# [What you are asked to do]
Scan the data below for the string "owych". Show every line where it turns up.

● ● ● ●

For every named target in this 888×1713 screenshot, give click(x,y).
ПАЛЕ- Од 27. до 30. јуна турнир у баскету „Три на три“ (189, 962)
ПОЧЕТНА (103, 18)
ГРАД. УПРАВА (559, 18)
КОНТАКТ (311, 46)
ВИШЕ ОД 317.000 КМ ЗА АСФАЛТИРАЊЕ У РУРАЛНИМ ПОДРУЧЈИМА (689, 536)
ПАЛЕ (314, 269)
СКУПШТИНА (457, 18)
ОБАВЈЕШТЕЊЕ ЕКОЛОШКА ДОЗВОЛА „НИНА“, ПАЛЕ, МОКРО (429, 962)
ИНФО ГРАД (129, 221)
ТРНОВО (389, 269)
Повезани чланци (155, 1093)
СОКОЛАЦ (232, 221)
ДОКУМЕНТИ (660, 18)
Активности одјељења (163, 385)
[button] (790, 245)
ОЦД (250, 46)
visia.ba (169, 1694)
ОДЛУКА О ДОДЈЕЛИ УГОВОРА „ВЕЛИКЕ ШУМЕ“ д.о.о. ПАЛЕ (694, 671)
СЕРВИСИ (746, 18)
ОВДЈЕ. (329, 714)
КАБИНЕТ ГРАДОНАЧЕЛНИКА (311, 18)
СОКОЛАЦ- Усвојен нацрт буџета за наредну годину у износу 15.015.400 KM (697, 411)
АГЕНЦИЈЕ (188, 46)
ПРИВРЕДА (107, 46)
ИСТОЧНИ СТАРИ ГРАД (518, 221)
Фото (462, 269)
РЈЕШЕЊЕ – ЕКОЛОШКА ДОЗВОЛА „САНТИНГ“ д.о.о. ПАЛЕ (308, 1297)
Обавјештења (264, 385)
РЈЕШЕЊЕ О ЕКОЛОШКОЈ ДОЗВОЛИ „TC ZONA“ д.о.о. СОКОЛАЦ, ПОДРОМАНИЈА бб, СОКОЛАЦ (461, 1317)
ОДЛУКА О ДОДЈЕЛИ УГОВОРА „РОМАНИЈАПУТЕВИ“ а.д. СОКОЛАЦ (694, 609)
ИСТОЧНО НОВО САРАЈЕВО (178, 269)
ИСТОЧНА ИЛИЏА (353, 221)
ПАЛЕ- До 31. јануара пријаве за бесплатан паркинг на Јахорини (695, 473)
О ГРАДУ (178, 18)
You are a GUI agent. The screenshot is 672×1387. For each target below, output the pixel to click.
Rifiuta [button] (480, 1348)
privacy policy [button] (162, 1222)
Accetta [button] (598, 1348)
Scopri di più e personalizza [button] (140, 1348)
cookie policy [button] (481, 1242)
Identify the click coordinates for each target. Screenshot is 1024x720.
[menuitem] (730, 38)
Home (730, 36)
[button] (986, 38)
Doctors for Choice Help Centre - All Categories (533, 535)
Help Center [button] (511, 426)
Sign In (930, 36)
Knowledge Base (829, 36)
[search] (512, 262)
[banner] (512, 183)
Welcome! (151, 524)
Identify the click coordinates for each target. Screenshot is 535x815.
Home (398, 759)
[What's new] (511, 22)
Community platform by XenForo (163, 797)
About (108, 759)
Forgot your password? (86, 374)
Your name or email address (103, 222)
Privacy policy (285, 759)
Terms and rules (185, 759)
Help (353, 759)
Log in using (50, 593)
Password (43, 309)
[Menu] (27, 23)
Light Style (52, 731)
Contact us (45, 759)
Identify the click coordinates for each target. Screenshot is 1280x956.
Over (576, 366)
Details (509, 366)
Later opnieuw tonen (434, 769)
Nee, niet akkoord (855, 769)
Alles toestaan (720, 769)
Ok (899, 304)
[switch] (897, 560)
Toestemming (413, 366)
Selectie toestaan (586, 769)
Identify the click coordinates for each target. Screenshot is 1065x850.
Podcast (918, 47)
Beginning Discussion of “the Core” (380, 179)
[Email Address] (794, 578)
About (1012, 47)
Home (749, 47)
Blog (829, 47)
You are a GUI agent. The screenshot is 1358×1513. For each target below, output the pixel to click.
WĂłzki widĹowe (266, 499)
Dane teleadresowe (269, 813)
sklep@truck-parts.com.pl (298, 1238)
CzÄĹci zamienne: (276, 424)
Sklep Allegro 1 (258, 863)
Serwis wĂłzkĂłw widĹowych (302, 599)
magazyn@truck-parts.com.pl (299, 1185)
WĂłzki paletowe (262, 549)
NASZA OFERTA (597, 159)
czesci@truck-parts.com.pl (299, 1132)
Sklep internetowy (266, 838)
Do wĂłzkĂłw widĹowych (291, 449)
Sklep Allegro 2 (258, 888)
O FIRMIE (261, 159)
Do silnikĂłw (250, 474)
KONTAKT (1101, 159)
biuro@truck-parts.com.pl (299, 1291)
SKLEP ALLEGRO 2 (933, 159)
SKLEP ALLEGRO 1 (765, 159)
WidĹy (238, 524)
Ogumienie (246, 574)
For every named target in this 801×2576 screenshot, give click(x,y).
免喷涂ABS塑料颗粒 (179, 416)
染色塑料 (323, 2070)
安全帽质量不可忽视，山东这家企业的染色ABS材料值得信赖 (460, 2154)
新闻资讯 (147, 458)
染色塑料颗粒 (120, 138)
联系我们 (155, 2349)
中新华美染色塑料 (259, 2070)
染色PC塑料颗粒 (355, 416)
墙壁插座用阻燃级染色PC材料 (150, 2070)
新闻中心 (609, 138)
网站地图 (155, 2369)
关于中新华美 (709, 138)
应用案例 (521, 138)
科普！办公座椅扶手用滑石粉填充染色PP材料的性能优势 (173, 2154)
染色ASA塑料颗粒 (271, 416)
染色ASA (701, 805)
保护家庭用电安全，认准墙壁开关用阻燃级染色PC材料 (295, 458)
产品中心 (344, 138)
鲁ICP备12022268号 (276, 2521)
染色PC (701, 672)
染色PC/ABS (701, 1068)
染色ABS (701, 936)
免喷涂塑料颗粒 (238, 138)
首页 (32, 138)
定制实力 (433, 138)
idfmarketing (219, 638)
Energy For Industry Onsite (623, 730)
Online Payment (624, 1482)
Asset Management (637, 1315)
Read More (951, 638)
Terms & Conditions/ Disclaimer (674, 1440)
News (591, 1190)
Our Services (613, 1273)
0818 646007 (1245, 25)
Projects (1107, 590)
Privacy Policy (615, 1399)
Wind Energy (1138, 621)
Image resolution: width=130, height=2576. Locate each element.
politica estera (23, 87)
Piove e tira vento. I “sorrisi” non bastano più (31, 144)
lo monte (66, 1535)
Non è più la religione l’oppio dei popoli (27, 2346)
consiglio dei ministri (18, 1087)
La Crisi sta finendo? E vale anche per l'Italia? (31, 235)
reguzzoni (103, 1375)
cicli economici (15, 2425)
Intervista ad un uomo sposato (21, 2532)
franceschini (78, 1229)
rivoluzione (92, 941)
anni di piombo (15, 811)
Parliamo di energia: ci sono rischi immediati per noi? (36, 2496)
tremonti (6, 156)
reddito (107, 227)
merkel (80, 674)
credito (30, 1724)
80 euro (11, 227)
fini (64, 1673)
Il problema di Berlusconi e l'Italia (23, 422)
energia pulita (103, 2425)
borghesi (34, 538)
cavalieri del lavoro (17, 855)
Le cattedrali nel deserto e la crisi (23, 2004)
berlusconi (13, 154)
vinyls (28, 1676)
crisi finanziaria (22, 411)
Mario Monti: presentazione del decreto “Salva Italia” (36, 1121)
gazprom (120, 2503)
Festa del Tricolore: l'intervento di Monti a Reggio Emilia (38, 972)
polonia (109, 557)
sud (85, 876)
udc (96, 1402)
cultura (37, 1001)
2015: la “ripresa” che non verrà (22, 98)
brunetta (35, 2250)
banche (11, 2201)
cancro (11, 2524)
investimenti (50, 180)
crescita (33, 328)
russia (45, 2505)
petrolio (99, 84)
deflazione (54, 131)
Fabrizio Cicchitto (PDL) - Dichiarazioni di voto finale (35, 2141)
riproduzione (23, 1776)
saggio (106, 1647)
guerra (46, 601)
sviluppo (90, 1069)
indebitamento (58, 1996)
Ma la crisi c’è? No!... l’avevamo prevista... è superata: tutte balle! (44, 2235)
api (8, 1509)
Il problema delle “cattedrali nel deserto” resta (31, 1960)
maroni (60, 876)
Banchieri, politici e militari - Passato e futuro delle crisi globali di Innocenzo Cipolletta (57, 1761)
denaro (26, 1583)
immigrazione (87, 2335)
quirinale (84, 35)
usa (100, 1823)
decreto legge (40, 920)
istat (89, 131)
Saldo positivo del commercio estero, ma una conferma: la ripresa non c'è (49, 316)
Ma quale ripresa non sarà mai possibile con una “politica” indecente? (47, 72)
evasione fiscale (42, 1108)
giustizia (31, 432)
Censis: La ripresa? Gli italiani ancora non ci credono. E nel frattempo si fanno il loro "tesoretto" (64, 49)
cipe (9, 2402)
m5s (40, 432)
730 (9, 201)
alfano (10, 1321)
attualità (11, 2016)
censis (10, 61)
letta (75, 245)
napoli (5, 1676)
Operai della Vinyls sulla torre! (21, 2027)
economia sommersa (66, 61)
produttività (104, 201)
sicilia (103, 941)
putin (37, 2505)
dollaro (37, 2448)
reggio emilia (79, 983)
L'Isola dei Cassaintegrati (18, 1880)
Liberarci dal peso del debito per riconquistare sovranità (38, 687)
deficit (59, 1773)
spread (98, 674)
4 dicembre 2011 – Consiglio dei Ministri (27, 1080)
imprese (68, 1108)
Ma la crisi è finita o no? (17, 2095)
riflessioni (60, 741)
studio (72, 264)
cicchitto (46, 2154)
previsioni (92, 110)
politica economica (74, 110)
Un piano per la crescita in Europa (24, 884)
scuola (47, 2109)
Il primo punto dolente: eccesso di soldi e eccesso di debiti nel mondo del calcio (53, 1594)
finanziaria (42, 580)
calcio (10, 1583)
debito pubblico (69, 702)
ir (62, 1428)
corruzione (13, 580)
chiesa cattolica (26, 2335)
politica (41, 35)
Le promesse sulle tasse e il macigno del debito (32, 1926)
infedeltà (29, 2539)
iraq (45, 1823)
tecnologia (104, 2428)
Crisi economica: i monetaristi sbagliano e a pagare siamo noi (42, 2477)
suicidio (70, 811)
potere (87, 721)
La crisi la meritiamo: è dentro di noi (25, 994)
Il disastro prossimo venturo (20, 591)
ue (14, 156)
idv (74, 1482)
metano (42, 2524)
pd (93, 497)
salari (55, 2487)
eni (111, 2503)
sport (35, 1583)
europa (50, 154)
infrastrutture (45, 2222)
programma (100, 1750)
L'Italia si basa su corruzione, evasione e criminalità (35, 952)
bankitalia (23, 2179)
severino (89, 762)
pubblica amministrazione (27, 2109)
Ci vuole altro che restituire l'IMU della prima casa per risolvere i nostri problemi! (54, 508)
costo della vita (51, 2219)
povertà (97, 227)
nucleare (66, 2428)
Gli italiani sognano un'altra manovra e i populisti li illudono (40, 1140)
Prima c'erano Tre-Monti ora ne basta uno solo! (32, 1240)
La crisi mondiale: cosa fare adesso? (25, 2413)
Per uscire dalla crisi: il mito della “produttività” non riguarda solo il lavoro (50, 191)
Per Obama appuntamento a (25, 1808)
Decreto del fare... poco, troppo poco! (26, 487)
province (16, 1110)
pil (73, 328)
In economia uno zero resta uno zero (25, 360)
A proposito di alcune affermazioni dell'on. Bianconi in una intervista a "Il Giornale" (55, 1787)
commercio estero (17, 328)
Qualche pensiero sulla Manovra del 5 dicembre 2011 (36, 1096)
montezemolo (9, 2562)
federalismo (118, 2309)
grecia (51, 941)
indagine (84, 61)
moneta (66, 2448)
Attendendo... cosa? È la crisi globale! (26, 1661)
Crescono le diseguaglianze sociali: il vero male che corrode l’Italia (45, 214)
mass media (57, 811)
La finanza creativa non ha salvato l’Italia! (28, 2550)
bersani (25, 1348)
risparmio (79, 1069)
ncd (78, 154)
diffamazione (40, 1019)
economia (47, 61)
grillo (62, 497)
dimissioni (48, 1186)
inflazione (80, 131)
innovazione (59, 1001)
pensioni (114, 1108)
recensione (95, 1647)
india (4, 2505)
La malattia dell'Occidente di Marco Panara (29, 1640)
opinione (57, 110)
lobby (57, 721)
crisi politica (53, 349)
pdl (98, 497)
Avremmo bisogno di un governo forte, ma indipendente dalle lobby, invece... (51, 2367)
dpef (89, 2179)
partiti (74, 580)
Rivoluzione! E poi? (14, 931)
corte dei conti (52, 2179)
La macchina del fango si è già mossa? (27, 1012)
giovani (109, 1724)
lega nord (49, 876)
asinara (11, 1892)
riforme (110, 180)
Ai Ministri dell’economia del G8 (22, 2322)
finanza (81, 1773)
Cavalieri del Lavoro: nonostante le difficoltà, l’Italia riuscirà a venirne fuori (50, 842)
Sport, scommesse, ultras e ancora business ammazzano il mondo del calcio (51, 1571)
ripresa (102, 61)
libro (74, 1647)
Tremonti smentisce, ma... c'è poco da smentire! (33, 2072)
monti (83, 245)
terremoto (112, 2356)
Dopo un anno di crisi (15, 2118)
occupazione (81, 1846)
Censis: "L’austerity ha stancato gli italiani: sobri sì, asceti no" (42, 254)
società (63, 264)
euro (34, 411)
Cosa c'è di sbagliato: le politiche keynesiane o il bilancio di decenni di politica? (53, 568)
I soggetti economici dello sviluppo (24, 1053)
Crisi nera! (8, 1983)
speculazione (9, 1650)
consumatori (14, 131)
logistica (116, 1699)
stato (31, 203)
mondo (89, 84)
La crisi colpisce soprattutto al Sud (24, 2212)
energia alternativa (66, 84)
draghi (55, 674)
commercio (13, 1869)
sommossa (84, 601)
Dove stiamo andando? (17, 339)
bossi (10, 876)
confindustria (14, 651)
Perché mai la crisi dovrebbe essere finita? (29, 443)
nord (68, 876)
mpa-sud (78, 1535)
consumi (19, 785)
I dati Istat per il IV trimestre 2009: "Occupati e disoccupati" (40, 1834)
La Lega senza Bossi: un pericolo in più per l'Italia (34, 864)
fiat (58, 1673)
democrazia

● ● ● ●

# [Solution for this task]
Serwis wĂłzkĂłw widĹowych (302, 599)
Do wĂłzkĂłw widĹowych (291, 449)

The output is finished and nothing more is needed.